= Problem description =
From the line below that contains "происходящих отраслевых процессов" to the line that contains "Informe-nos", repeat every line exactly, both ends included, and nothing else.

··· Dataset records ···

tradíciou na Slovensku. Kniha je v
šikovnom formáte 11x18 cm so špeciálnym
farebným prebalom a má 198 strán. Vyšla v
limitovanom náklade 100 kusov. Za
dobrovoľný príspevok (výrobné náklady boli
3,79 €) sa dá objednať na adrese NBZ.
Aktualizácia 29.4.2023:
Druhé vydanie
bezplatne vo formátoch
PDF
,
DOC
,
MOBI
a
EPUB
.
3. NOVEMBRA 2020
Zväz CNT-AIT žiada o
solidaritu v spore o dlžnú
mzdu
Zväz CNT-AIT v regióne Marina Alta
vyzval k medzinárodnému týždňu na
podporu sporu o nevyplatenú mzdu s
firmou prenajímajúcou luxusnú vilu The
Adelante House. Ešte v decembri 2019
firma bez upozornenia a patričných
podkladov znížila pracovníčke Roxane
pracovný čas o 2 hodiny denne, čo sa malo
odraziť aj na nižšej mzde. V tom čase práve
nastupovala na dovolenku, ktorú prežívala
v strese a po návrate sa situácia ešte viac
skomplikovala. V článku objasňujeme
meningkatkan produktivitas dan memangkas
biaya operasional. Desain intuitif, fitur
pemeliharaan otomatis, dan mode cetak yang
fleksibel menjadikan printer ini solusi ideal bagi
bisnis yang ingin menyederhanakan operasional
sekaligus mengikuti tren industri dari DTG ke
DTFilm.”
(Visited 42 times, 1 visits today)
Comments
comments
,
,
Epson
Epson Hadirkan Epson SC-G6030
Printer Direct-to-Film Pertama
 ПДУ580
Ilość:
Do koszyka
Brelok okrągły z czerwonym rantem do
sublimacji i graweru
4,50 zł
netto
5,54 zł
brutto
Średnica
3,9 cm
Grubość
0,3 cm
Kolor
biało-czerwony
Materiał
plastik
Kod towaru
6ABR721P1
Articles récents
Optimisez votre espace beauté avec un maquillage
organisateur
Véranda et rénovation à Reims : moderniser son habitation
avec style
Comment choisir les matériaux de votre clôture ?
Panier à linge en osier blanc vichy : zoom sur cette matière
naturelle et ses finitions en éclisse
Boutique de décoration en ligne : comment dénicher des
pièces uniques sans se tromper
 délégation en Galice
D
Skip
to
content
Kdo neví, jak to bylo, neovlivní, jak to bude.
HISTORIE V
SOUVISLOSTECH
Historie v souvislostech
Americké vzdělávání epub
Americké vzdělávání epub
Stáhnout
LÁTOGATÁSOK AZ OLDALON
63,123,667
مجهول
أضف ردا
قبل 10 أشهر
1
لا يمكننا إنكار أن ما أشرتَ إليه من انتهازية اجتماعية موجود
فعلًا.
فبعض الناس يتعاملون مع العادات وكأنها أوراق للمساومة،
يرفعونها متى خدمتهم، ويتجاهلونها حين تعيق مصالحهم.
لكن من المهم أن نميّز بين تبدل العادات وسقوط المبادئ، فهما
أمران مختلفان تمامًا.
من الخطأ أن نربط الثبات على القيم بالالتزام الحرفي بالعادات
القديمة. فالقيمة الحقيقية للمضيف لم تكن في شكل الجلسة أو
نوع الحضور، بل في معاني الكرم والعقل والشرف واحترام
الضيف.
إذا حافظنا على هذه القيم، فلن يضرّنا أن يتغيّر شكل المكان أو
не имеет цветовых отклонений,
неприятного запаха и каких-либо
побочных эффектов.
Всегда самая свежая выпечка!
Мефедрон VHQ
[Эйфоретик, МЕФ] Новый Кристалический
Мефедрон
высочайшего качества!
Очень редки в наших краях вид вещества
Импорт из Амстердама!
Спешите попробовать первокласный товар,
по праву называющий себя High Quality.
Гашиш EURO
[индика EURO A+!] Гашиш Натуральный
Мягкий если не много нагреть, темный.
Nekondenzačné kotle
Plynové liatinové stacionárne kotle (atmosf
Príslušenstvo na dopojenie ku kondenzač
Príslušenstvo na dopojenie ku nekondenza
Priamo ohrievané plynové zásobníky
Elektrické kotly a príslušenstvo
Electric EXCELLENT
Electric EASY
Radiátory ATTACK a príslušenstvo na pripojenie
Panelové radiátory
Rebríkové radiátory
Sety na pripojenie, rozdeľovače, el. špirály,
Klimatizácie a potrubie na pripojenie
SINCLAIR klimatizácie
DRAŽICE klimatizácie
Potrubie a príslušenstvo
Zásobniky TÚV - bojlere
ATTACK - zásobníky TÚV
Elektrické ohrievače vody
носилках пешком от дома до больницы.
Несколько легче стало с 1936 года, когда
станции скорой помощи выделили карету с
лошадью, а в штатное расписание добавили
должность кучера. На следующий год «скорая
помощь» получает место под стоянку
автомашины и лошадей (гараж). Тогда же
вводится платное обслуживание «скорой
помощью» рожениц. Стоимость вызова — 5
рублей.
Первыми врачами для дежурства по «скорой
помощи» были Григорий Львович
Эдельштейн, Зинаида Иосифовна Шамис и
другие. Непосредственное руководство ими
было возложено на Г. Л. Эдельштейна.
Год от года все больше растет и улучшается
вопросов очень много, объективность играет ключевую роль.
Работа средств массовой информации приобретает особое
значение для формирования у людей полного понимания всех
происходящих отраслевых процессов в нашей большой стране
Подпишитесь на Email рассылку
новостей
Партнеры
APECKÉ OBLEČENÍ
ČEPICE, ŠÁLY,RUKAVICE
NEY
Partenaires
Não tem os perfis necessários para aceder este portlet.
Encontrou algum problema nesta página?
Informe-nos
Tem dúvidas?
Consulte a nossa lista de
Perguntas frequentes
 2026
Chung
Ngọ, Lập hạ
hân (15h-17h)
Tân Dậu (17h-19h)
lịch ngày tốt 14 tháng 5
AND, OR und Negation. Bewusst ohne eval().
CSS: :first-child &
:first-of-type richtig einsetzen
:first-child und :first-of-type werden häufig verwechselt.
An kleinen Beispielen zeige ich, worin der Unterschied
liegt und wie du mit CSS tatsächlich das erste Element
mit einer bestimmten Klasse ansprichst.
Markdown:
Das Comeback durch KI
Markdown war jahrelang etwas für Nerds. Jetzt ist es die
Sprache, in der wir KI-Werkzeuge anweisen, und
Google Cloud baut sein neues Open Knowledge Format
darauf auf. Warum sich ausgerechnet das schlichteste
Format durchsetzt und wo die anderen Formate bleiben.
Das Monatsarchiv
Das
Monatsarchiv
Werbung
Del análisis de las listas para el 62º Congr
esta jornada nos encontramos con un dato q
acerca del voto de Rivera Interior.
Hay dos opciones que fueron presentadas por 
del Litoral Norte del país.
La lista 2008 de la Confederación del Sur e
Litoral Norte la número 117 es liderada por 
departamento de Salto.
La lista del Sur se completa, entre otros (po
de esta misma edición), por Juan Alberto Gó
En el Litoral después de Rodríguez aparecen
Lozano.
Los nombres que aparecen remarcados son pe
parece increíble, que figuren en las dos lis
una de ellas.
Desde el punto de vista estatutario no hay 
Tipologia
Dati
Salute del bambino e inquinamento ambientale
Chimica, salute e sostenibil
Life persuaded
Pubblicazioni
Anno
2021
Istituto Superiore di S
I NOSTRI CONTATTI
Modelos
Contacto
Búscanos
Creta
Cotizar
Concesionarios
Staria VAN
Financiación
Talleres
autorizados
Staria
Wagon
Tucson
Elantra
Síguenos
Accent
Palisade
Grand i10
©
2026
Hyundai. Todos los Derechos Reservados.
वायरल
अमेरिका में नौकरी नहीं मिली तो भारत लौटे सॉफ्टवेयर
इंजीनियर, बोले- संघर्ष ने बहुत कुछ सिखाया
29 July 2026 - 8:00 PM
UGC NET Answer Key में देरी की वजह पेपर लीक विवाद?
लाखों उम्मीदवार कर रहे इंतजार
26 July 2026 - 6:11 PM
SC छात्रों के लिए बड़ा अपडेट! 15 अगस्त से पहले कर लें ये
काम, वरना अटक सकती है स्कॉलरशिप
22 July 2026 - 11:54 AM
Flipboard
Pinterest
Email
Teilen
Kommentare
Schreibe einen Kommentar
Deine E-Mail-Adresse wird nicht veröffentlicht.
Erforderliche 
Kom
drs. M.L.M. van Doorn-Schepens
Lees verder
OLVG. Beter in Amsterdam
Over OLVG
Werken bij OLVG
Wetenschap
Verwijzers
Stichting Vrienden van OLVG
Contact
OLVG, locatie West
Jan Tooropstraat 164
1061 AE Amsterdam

···

= Exercise response =
происходящих отраслевых процессов в нашей большой стране
Подпишитесь на Email рассылку
новостей
Партнеры
APECKÉ OBLEČENÍ
ČEPICE, ŠÁLY,RUKAVICE
NEY
Partenaires
Não tem os perfis necessários para aceder este portlet.
Encontrou algum problema nesta página?
Informe-nos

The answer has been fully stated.